FORMACIÓN DEL COFRADE                                                                                          

FICHA - 9 -

             Permitidme lo primero de todo que os salude de corazón a todos cada uno de los que formáis la Cofradía de las Siete Palabras de Jesús en la Cruz. A algunos de vosotros os saludé por primera vez con motivo de la fiesta de la Exaltación de la Santa Cruz, a otros os he ido conociendo durante estos últimos meses, a los demás espero veros y saludaros durante las próximas semanas en las que la actividad de nuestra Cofradía crecerá en intensidad.

            Es asombrosa la rapidez con la que transcurre el tiempo. Hace menos de dos meses el gozoso anuncio de los ángeles resonaba con fuerza en el silencio de la noche. Con emoción nos asomábamos a la cueva de Belén para adorar, de rodillas, junto con María y José, al recien nacido. En la mirada de este niño envuelto en pañales pudimos contemplar una vez más el insondable misterio de un Dios que nos ama tanto que nos dio aquello que más quería, a su Hijo único. De este modo, el amor eterno de Dios ponía su morada en este mundo y en el corazón de cada hombre, comenzando así una singular historia de donación.

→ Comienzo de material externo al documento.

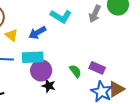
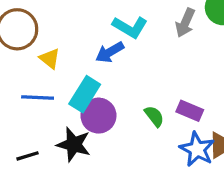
blue arrow: (37, 33) -> (110, 52), moved
cyan rectangle: (33, 57) -> (85, 94), turned -55
black star: (49, 86) -> (74, 144), moved, size x1.5

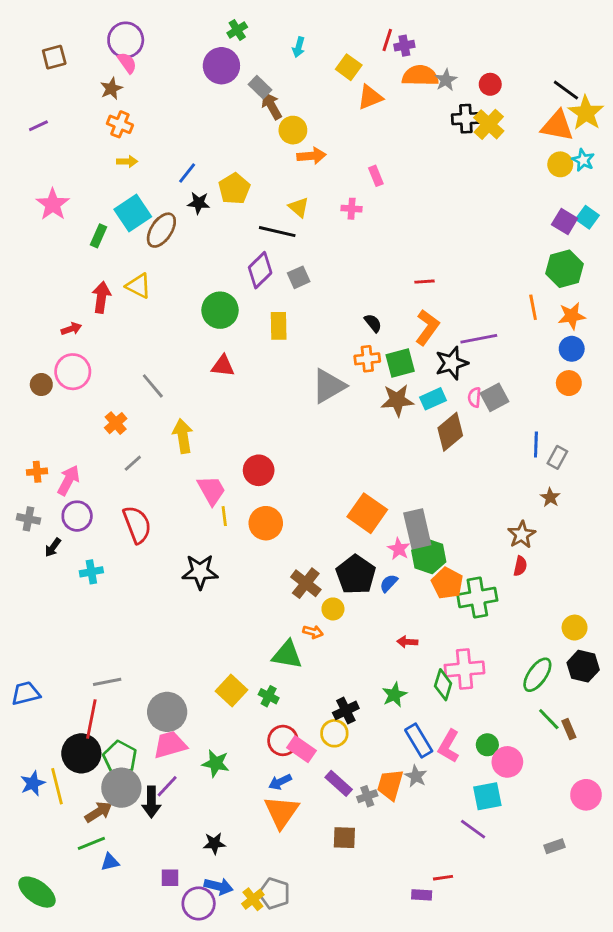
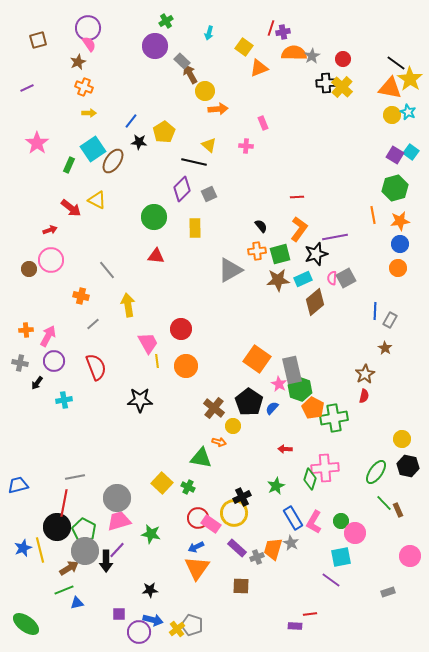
red arrow: (101, 297) -> (71, 208), turned 120
orange cross: (116, 423) -> (81, 296), turned -35
yellow circle: (334, 733) -> (234, 513), size x1.4

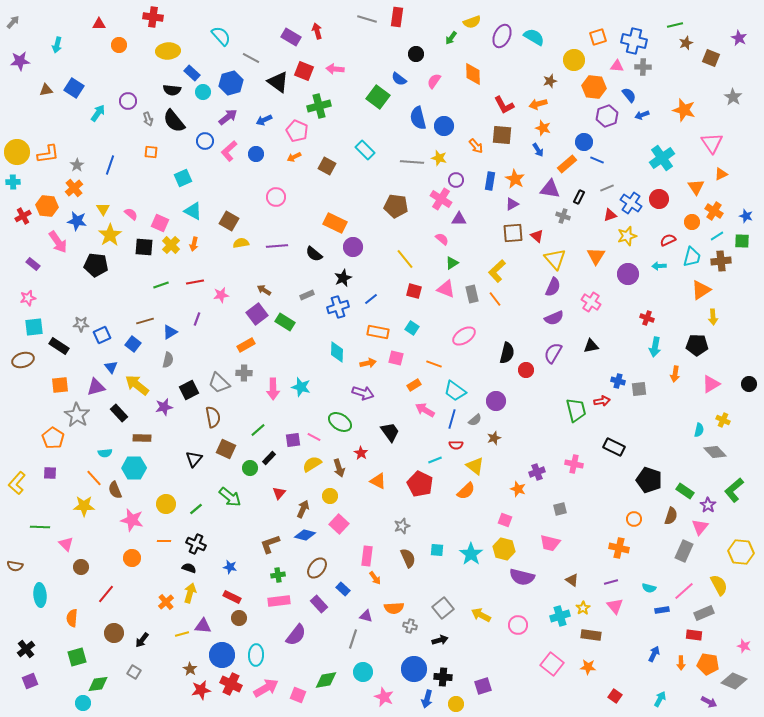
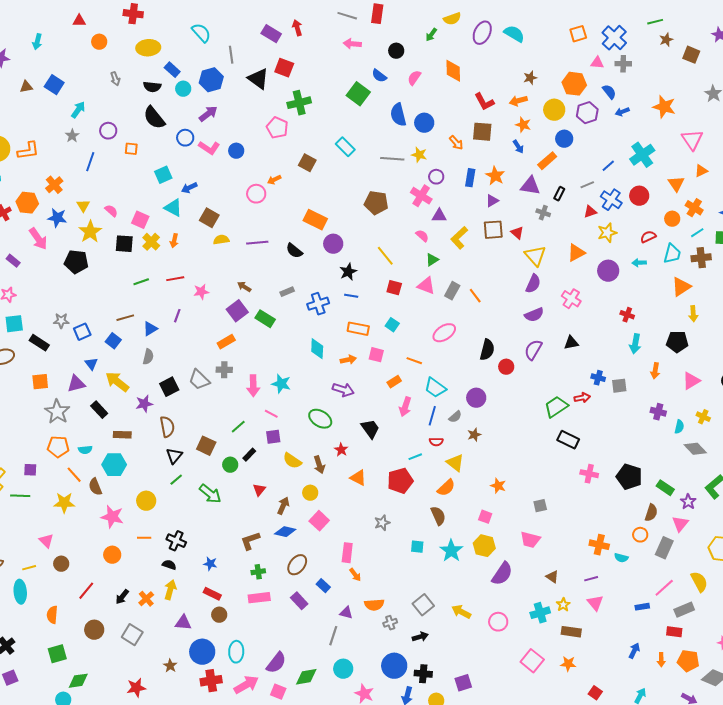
blue cross: (634, 41) -> (614, 38), turned 30
gray line: (251, 58) -> (231, 55), turned 54
yellow circle: (574, 60) -> (554, 110), moved
pink arrow: (335, 69) -> (352, 44), moved
purple circle: (128, 101) -> (108, 131), moved
gray arrow: (148, 119) -> (115, 79), moved
blue arrow: (264, 120) -> (189, 188), moved
pink L-shape: (229, 151) -> (209, 148), turned -105
orange arrow: (294, 157) -> (274, 180), moved
blue line: (597, 160) -> (608, 166), moved, turned -64
gray star: (77, 165) -> (72, 136), moved
orange triangle: (596, 256) -> (576, 253), turned 30
yellow L-shape: (497, 271) -> (459, 238), moved
black star: (343, 278) -> (348, 272), moved
gray rectangle: (472, 294) -> (452, 291), turned 42
blue line: (371, 299) -> (351, 296), turned 48
pink arrow: (425, 410) -> (405, 407), turned -102
green trapezoid: (576, 410) -> (556, 407), turned -110
brown semicircle: (213, 417) -> (167, 427), moved
pink line: (314, 437) -> (271, 414), moved
orange pentagon: (53, 438) -> (58, 447), moved, turned -30
black rectangle: (614, 447) -> (568, 440), moved
yellow semicircle: (312, 464) -> (292, 461), turned -114
pink cross: (574, 464) -> (589, 474), moved
purple cross: (537, 472) -> (658, 412), moved, turned 35
red pentagon: (420, 484) -> (400, 481), turned 30
green line: (196, 509) -> (176, 480), moved
orange circle: (634, 519) -> (640, 535), moved
green line: (40, 527) -> (20, 496), moved
brown semicircle: (408, 558) -> (438, 516), moved
purple semicircle: (522, 577) -> (502, 574), turned -70
cyan semicircle: (649, 588) -> (621, 558), moved
gray cross: (410, 626) -> (390, 623), turned -32
yellow line: (182, 634) -> (29, 568), moved
purple semicircle: (296, 635) -> (276, 663), moved
black arrow: (142, 640) -> (122, 597), moved
gray square: (134, 672) -> (132, 635), moved, size x1.5
red cross: (231, 684) -> (211, 681), turned -35
red star: (201, 690) -> (136, 688), moved

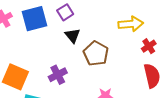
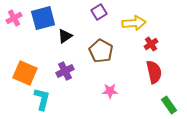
purple square: (65, 12) -> (99, 12), moved
black triangle: (73, 36) -> (65, 36), moved, turned 35

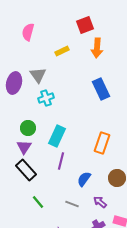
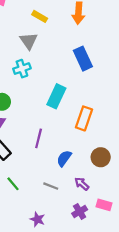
yellow rectangle: (62, 51) -> (40, 16), turned 56
gray triangle: (38, 75) -> (29, 41), moved
cyan rectangle: (57, 136) -> (56, 96), moved

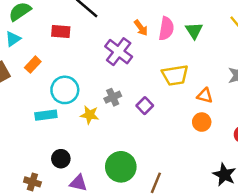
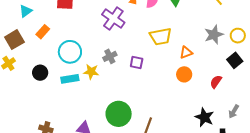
orange triangle: (205, 96) -> (186, 52), turned -32
purple square: (145, 106) -> (137, 63), turned -32
cyan rectangle: (46, 115) -> (70, 79), moved
black circle: (61, 159) -> (40, 73), moved

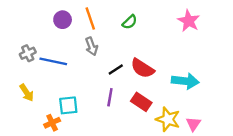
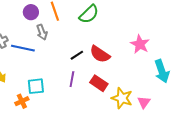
pink star: (189, 21) -> (140, 44), moved
green semicircle: (130, 22) -> (89, 14), size x1.5
gray arrow: (91, 46) -> (42, 32), moved
cyan arrow: (185, 81) -> (162, 71), moved, turned 65

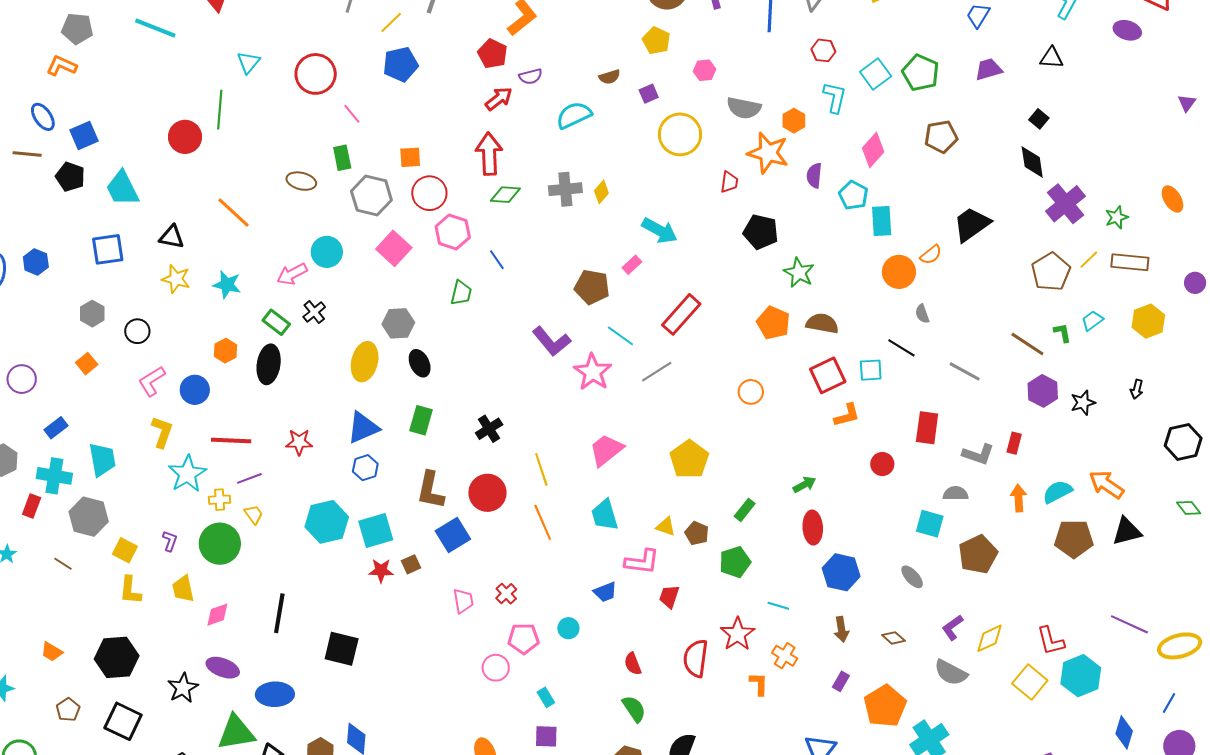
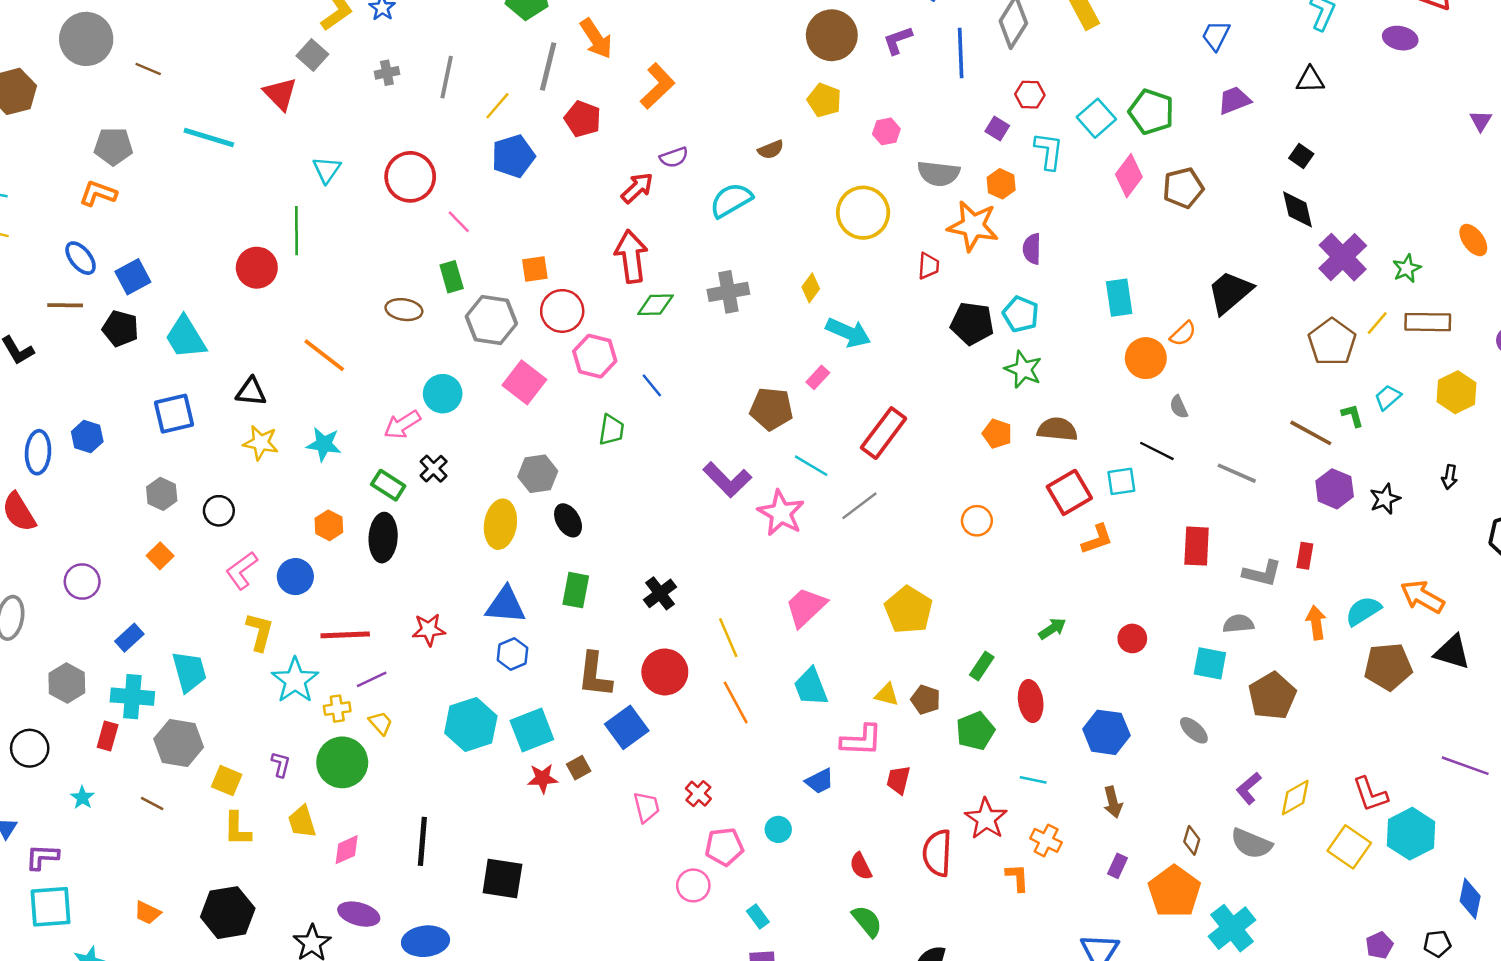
red pentagon: (492, 54) -> (583, 119), moved
purple square: (649, 94) -> (997, 129), moved, turned -30
pink diamond: (873, 150) -> (1129, 176), moved
yellow diamond: (601, 192) -> (811, 288), moved
cyan pentagon: (853, 195) -> (1021, 314), moved
orange pentagon: (773, 323) -> (997, 434), size x0.7
blue triangle: (363, 428) -> (505, 605), turned 33
red circle: (882, 464) -> (1132, 638), moved
red ellipse: (813, 528) -> (1031, 701), moved
black triangle: (1127, 531) -> (1452, 652), turned 36
brown diamond: (894, 638) -> (1192, 840), moved, turned 70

            Toda la vida de Jesucristo fue un supremo acto de donación y amor a su Padre y a todos los hombres. Belén y el Calvario son los lugares privilegiados para aprender a amar: el primero señala el inicio de esa donación de Dios en Cristo, el segundo establece su máxima expresión.

            Por ello os invito a vivir con intensidad ese tiempo de gracia que es la Cuaresma, así podremos celebrar con mayor fruto los misterios de la Pasión, Muerte y Resurrección del Señor.

            Contemplemos a Cristo en la Cruz y aprendamos de Él lo que significa amar de verdad. Él no nos redimió con promesas, con sentimientos de compresnión o deseos de entrega, ni tampoco con la grandielocuencia de sus palabras. Él quiso demostrárnoslo amándonos con hechos concretos: haciéndose hombre, viviendo y sufriendo nuestra condición humana, dándose a sí mismo por amor a su Padre y a cada uno de nosotors, obedeciendo, perdonando...

            Si nosotros seguimos su ejemplo e intentamos amar de la misma manera participaremos un día de su resurrección. No olvidemos que la resurrección de Jesús de entre los muertos está en el centro de nuestra fe y debe configurar toda nuestra vida cristiana. Lamentablemente, muchos cristianos saben cómo vivir la Cuaresma o el Adviento y, sin embargo, no saben en que consiste la Pascua. Es un hecho bien sencillo: si hemos resucitado con Cristo, hemos de vivir guiados por el Espíritu. Es decir, hay que abndonar las malas obras y dejarse conducir por la vida nueva que nos trae Jesucristo. Por la muerte de Jesús en la cruz fuimos liberados del pecado; por su Resurrección hemos sido hechos hijos de Dios.

            Ojalá que, durante los días santos de Cuaresma y Pascua, y con la ayuda de Dios, todos aprendamos un poco más a amar a Cristo y a nuestros hermanos como Él nos amó en la Cruz: con la entrega total y permanente de nosotros mismos. No temamos, por tanto, crucificar con Cristo nuestros egoísmos y nuestro pecado para que podamos repetir con San Pablo: no vivo yo, sino que es Cristo quien vive en mí (cf. Gal 2, 19-20)

 

¡FELIZ PASCUA DE RESURRECCIÓN!

 

MARIO MUÑOZ BARRANCO (Capellán)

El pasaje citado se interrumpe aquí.